What The Guardian and its writers appear to understand about the Christian Church could be written on the back of a postage stamp – with space to spare.
Proof positive comes in the form of Andrew Brown’s absurd piece entitled “Christian conservatism takes radical position against welfare cuts”. In a clumsy attempt to ally ‘Christian conservatism’ – in other words, the non-liberal element of the Church – in the paper’s campaign vilifying government welfare reforms, Brown alleges his triumphal chief point: “There is no connection at all between right-wing economic views and theological conservatism”.
The only problem with that is that Brown’s lightweight assessment has more holes in it than the road in Blackburn. By way of my credentials let me say that a couple of years ago, as a theological conservative, I wrote a book which set out to survey the landscape of Christian conservatism.

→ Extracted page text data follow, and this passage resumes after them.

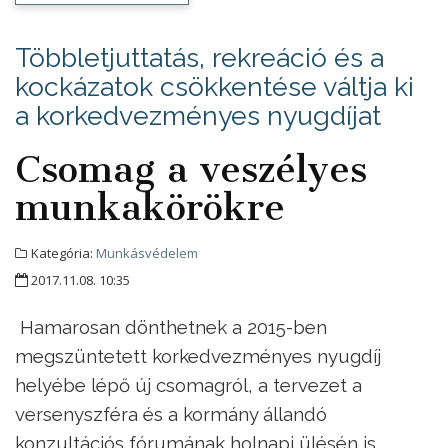
Többletjuttatás, rekreáció és a
kockázatok csökkentése váltja ki
a korkedvezményes nyugdíjat
Csomag a veszélyes
munkakörökre
Kategória:
Munkásvédelem
2017.11.08. 10:35
Hamarosan dönthetnek a 2015-ben
megszüntetett korkedvezményes nyugdíj
helyébe lépő új csomagról, a tervezet a
versenyszféra és a kormány állandó
konzultációs fórumának holnapi ülésén is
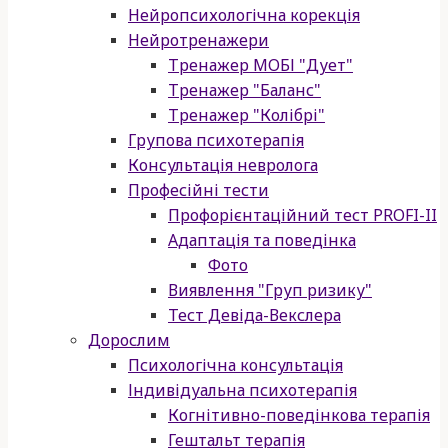
Нейропсихологічна корекція
Нейротренажери
Тренажер МОБІ "Дует"
Тренажер "Баланс"
Тренажер "Колібрі"
Групова психотерапія
Консультація невролога
Професійні тести
Профорієнтаційний тест PROFI-II
Адаптація та поведінка
Фото
Виявлення "Груп ризику"
Тест Девіда-Векслера
Дорослим
Психологічна консультація
Індивідуальна психотерапія
Когнітивно-поведінкова терапія
Гештальт терапія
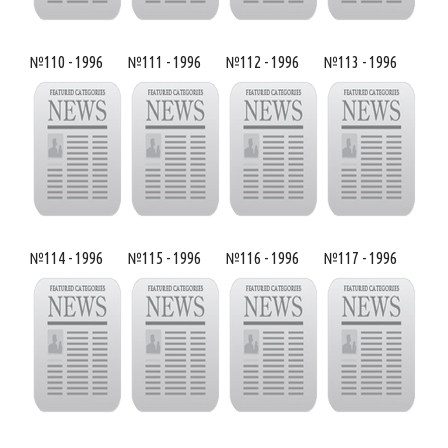
№110 - 1996
№111 - 1996
№112 - 1996
№113 - 1996
№114 - 1996
№115 - 1996
№116 - 1996
№117 - 1996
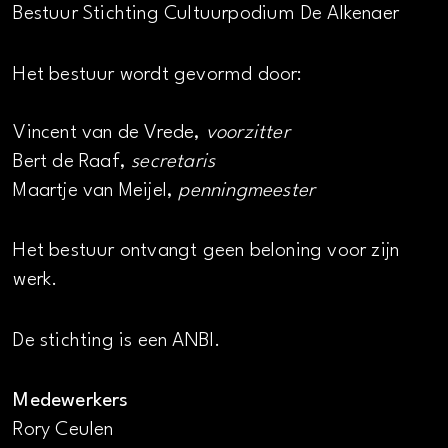
Bestuur Stichting Cultuurpodium De Alkenaer
Het bestuur wordt gevormd door:
Vincent van de Vrede,
voorzitter
Bert de Raaf,
secretaris
Maartje van Meijel,
penningmeester
Het bestuur ontvangt geen beloning voor zijn
werk.
De stichting is een ANBI.
Medewerkers
Rory Ceulen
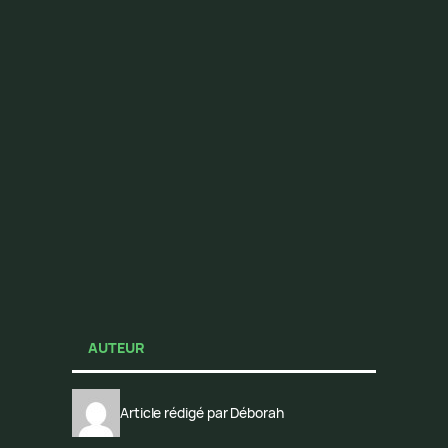
AUTEUR
Article rédigé par Déborah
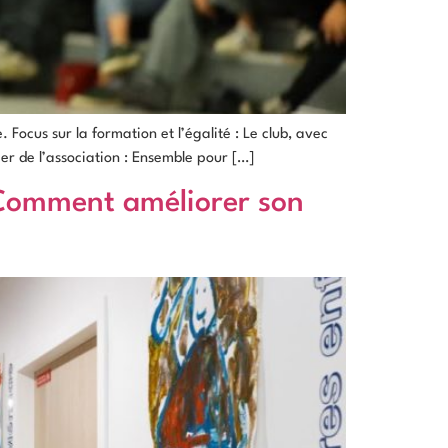
ocus sur la formation et l’égalité : Le club, avec
ier de l’association : Ensemble pour […]
? Comment améliorer son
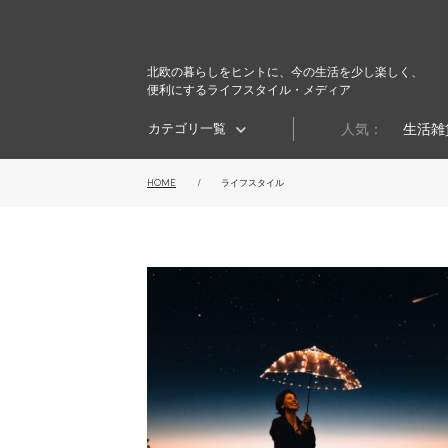
北欧の暮らしをヒントに、今の生活を少し楽しく、
便利にするライフスタイル・メディア
カテゴリ一覧
人気：
生活雑
HOME
ライフスタイル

Among the top contenders for liberalism-at-large in the Anglican Church is the Anglican House of Bishops, a hotbed of woolly liberalism if ever there was one. Strike one against Brown’s assertion. He even cites the “evangelical HTB movement” (that is, Holy Trinity Brompton groups of churches) as supporting his position.
But, as my book The Great Evangelical Disaster: Revisited makes abundantly clear, HTB is part of the cult-like charismatic church movement which believes the Bible per se is insufficient as the complete Word of God, and new revelation is still available to the Church. For the ‘Christian conservative’ that is simply liberalism by the backdoor.
Genuine Christian conservatives like myself have long known that real Christian conservatives are inspired by God’s Word and tend to be drawn to working at the ‘coal-face’. Thus the bulk of Christian conservatives are quitely doing ‘God’s work’ as the leaders of local churches and as members of those churches. Bizarely, it is something Brown himself acknowledges in passing – something which fully makes out my case here. He says this:
So let me summarise what ought to be Brown’s obvious conclusion. The bulk of Christians, especially those in the local churches, where ‘Christian conservatism’ flourishes generally, actually fully support the government’s efforts to reform a broken welfare systemt that encourages dependency.
Opposition, on the other hand, is largely coming from those who have chosen the path of church hierarchical leadership; a leadership, especially in the Anglican Church, known for its radical liberalism and not its “Christian conservatism”.
On key issues where Bible teaching is quite clear, including gay marriage and women bishops, Archbishop Justin Welby has has left it to the Roman Catholic Church to make public pronouncements in tune with Christian conservative orthodoxy while he chose not to speak out at all, thus avoiding controversy. Instead Welby chose the easy option of personal loans on which to wax forth. It seems that taking the chair at Lambeth, always a tricky political move within a ‘broad church’ like the Church of England, has a decidedly ‘liberalising’ effect on the theologising of once strong “Christian conservatives”.
The reality is then that far from “Christian conservatism” and Christians generally being against the proposed welfare reforms, Christian conservatives and Christians generally are actually for those reforms.
Far from being “no connection at all between right-wing economic views and theological conservatism”, it turns out that on an even cursory review of his own evidence the very reverse of what Brown contends is the case. Nothing new, however, in The Guardian using sleight-of-hand and shoddy journalism to stand reality on its decidedly liberal head.